FlyteRemote: A Programmatic Control Plane Interface#
For those who require programmatic access to the control plane, the remote
module enables you to perform
certain operations in a Python runtime environment.
Since this section naturally deals with the control plane, this discussion is only relevant for those who have a Flyte backend set up and have access to it (a local demo cluster will suffice as well).
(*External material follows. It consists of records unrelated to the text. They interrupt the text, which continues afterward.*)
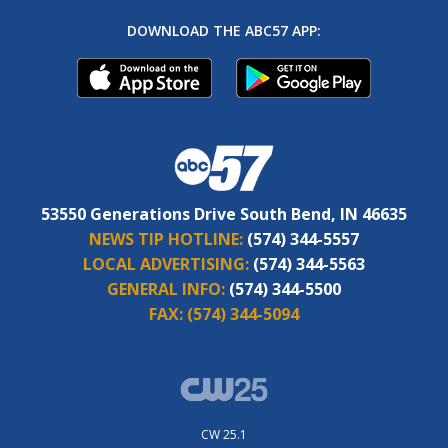
DOWNLOAD THE ABC57 APP:
53550 Generations Drive South Bend, IN 46635
NEWS TIP HOTLINE:
(574) 344-5557
LOCAL ADVERTISING:
(574) 344-5563
GENERAL INFO:
(574) 344-5500
FAX:
(574) 344-5094
CW 25.1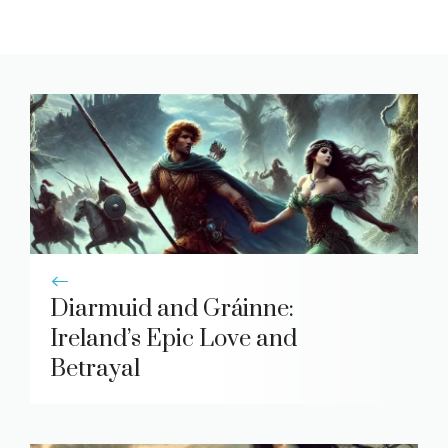
Diarmuid and Gráinne:
Ireland’s Epic Love and
Betrayal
Creating a FlyteRemote Object#
The FlyteRemote
class is the entrypoint for programmatically performing operations in a Python
runtime. It can be initialized by passing in the:
Config
object: the parent configuration object that holds all the configuration information to connect to the Flyte backend.default_project
: the default project to use when fetching or executing flyte entities.default_domain
: the default domain to use when fetching or executing flyte entities.file_access
: the file access provider to use for offloading non-literal inputs/outputs.kwargs
: additional arguments that need to be passed to createSynchronousFlyteClient
.
A FlyteRemote
object can be created in various ways:
Auto#
The Config
class’s auto()
method can be used to automatically
construct the Config
object.
from flytekit.remote import FlyteRemote
from flytekit.configuration import Config
remote = FlyteRemote(config=Config.auto())
auto
also accepts a config_file
argument, which is the path to the configuration file to use.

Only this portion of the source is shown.